Sie stand eben auf, um den Fernseher abzuschalten - das Zusehen machte ihr allmählich Angst -, als Duddits schrie. Roberta blieb das Herz erst stehen, dann hämmerte es los. Sie wirbelte herum, stieß mit dem La-Z-Boy-Sessel, der Ai-fies Lieblingsplatz gewesen war und nun der ihre war, an den Tisch und kippte dabei ihre Kaffeetasse um. Der Kaffee ergoss sich über die Fernsehzeitschrift und ertränkte die Besetzungsliste der Sopranos in einer braunen Pfütze.
Dem Schrei folgten schrille, hysterische Schluchzer, die Schluchzer eines Kindes. Aber so war das mit Duddits: Er war jetzt Mitte dreißig, würde aber als Kind sterben, ehe er die Vierzig erreichte.

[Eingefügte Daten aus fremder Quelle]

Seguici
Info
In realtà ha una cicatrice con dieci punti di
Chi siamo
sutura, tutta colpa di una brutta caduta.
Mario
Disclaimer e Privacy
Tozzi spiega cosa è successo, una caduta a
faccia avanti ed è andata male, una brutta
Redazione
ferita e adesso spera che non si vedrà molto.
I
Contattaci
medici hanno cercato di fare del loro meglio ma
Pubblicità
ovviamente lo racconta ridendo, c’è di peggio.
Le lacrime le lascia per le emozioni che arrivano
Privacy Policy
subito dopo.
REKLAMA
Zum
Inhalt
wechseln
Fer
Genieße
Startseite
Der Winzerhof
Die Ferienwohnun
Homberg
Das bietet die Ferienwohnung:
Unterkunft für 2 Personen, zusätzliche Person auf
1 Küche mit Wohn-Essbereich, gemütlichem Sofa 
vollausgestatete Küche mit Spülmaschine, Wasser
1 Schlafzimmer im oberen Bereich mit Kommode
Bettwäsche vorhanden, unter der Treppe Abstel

Für einen Augenblick konnte sie einfach nur dastehen. Schließlich setzte sie sich in Bewegung und wünschte sich, Alfie wäre da ... oder besser noch einer der Jungs. Die waren jetzt natürlich keine Jungs mehr; nur Duddits war immer noch ein Junge; das Downsyndrom hatte einen Peter Pan aus ihm gemacht, und bald würde er im Never-Never-Land sterben.
»Ich komme, Duddie!«, rief sie, und das tat sie dann auch, obwohl sie sich alt vorkam, als sie den Flur entlang zum hinteren Schlafzimmer eilte, das Herz ihr unstet an die Rippen pochte und Arthritis sie in der Hüfte kniff. Ihr stand kein Never-Never-Land bevor.
»Ich komme! Mami kommt!«
Schluchzend und noch mal schluchzend, als wäre sein Herz gebrochen. Er hatte zum ersten Mal aufgeschrien, als er mitbekommen hatte, dass sein Zahnfleisch blutete, nachdem er sich die Zähne geputzt hatte, aber richtig geschrien hatte er nie, und es war Jahre her, dass er so geweint hatte, mit diesem hemmungslosen Schluchzen, das einem nicht mehr aus dem Kopf ging und einen schier wahnsinnig machte.
»Duddie, was ist denn?«
Sie platzte in sein Zimmer, schaute ihn mit großen Augen an und ging zunächst davon aus, dass er blutete, dass sie tatsächlich Blut sah. Aber da war nur Duddits, der in seinem hochgekurbelten Krankenhausbett vor und zurück schaukelte, die Wangen tränenüberströmt. Seine Augen zeigten noch dasselbe strahlende Grün, aber sonst war alle Farbe aus ihm gewichen. Sein Haar war auch verschwunden, das hübsche blonde Haar, das sie immer an den jungen Art Garfunkel erinnert hatte. Sein Schädel schimmerte im matten Winterlicht, das durchs Fenster drang und auch auf die Flaschen schien, die auf dem Nachttisch aufgereiht standen (Tabletten gegen Infektionen und Tabletten gegen Schmerzen, aber keine Tabletten, die aufgehalten oder auch nur verlangsamt hätten, was mit ihm geschah), schimmerte auch auf dem Infusionsständer, der zurzeit nicht benutzt wurde, nur zu bald aber wieder in Gebrauch sein würde.
Aber sie konnte ihm nichts ansehen. Nichts, was seinen schon fast grotesk schmerzverzerrten Gesichtsausdruck erklärt hätte.
Sie setzte sich zu ihm, nahm seinen sich unablässig schüttelnden Kopf und hielt ihn sich an die Brust. Obwohl er so aufgewühlt war, fühlte sich seine Haut kühl an; sein ausgelaugtes, sterbendes Blut konnte seinem Gesicht keine Wärme spenden. Sie musste daran denken, wie sie vor langer Zeit auf der High School Dracula gelesen hatte und das wohlige Gruseln gar nicht mehr so wohlig gewesen war, sobald sie im Bett lag, das Licht gelöscht war und Schatten ihr Zimmer erfüllten. Sie wusste noch, dass sie heilfroh gewesen war, dass es in Wirklichkeit gar keine Vampire gab. Heute wusste sie es besser. Einen Vampir gab es durchaus, und der war viel angsteinflößender als irgendein Graf aus Transsilvanien; und er hieß nicht Dracula, sondern Leukämie, und man konnte ihm keinen Pfahl durchs Herz rammen.